_DIRECTIONS_. Please transcribe the data below in full, word for word, without the images.

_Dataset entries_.
[Start of Attachment]

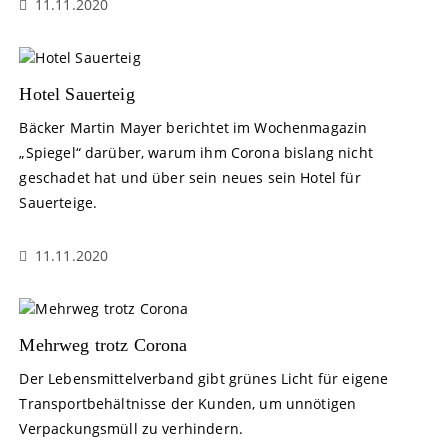
11.11.2020
Hotel Sauerteig
Bäcker Martin Mayer berichtet im Wochenmagazin
„Spiegel“ darüber, warum ihm Corona bislang nicht
geschadet hat und über sein neues sein Hotel für
Sauerteige.
11.11.2020
Mehrweg trotz Corona
Der Lebensmittelverband gibt grünes Licht für eigene
Transportbehältnisse der Kunden, um unnötigen
Verpackungsmüll zu verhindern.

[End of Attachment]

_OUTPUT BELOW_.
11.11.2020
Hotel Sauerteig
Bäcker Martin Mayer berichtet im Wochenmagazin
„Spiegel“ darüber, warum ihm Corona bislang nicht
geschadet hat und über sein neues sein Hotel für
Sauerteige.
11.11.2020
Mehrweg trotz Corona
Der Lebensmittelverband gibt grünes Licht für eigene
Transportbehältnisse der Kunden, um unnötigen
Verpackungsmüll zu verhindern.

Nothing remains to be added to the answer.